La novità fu che a opporsi ai movimenti contrari e dal pedigree ambientalista – Greenpeace ha assaltato una piattaforma Eni a meno di un mese dal voto – si è creato un movimento di lavoratori sui social network in cui si bollava il referendum come «sbagliato e strumentale». «L’unico ‘crimine’ che abbiamo compiuto negli ultimi trent’anni» si leggeva, «è quello di aver contribuito, con la produzione di gas nazionale, alla metanizzazione del Paese e ad accendere la fiammella nei fornelli e nelle caldaie di milioni di italiani». I lavoratori hanno supplito a una certa ritrosia dell’industria a difendersi a viso aperto, con le ragioni dell’economia e dell’efficienza, in favore del consumatore, cioè tutti noi. Sarebbe bastato produrre prove, come ha fatto il Nobel per la Fisica Carlo Rubbia, che ha lavorato nel mondo dell’energia per un quarto di secolo, in un’audizione al Senato.

Vale la pena riportare dei passaggi di questo monumento alla chiarezza: Pensiamo, in maniera falsa, che se non facciamo nulla il clima della terra resterebbe costante. Non è assolutamente vero. […] Negli ultimi duemila anni la temperatura della terra è cambiata profondamente. Ai tempi dei romani Annibale ha attraversato le Alpi con gli elefanti. Oggi non potrebbe venire. Perché oggi la temperatura della terra è inferiore a quella dei romani di 1° e mezzo. […] Negli ultimi cento anni ci sono stati dei cambiamenti che sono venuti ben prima dell’effetto antropogenico, dell’effetto serra e così via. Per esempio negli anni Quaranta ci fu un cambiamento sostanziale. Poi c’è stato un cambiamento che in qualche modo è considerato la presenza dell’uomo: quando sono nato io (1934) la popolazione della terra era 3,7 volte più piccola di oggi e il consumo energetico primario è aumentato di undici volte nella mia vita. Una cosa impressionante. […] Dal 2000 al 2014 la temperatura della terra non è aumentata – è diminuita di 0,2°: non abbiamo osservato alcun cambiamento climatico. […] Nonostante questo ci troviamo di fronte alla questione assolutamente drammatica che le emissioni di CO2 stanno aumentando in maniera esponenziale e non ha mostrato una tendenza a ridursi. […] L’unico Paese nel mondo che è riuscito a ridurre le dimensioni di CO2 è stato, paradossalmente, gli Stati Uniti, non l’Europa o la Cina. Per quale motivo?
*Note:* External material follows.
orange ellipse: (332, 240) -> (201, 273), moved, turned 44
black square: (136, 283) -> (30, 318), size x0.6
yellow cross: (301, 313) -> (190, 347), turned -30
C’è stato lo sviluppo del gas naturale che adesso sta rimpiazzando le emissioni di CO2 dovute al carbone. Il costo dell’energia elettrica in America è due volte il costo dell’Europa perché in America si stanno sviluppando delle tecnologie che hanno permesso di cambiare le cose.
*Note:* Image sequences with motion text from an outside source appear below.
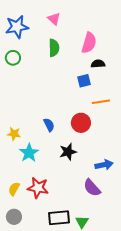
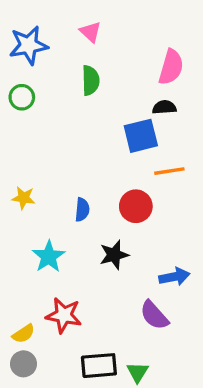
pink semicircle: (89, 43) -> (171, 67), moved
blue square: (84, 81) -> (141, 136), size x1.5
blue semicircle: (49, 125) -> (82, 210), turned 32
yellow star: (14, 134) -> (23, 198), moved
yellow semicircle: (14, 189) -> (23, 334), moved, turned -152

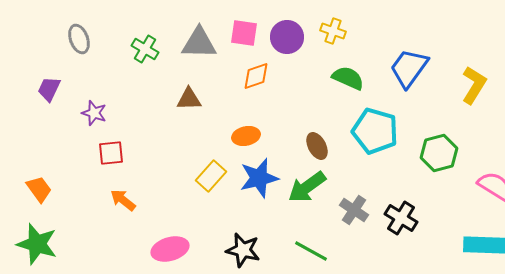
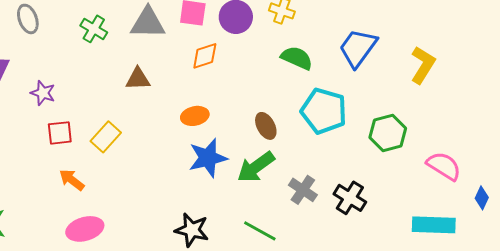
yellow rectangle: (211, 176) -> (106, 137), moved
pink ellipse: (170, 249) -> (85, 229), moved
Il messaggio di Rubbia è dunque chiaro: «Soltanto con lo sviluppo tecnologico possiamo competere con gli altri Paesi, non con misure di coercizione come quelle dell’Unione europea, di impegno politico formale senza dietro un’idea o una soluzione. In America c’è un progresso effettivo nel vantaggio tecnologico che crea business e posti di lavoro. […] Oggi in Europa il costo delle energie rinnovabili è superiore a quello del gas naturale». Insomma ci voleva un luminare a fare luce visto che l’industria si nasconde, lasciando correre palesi falsità che poi le si ritorcono contro.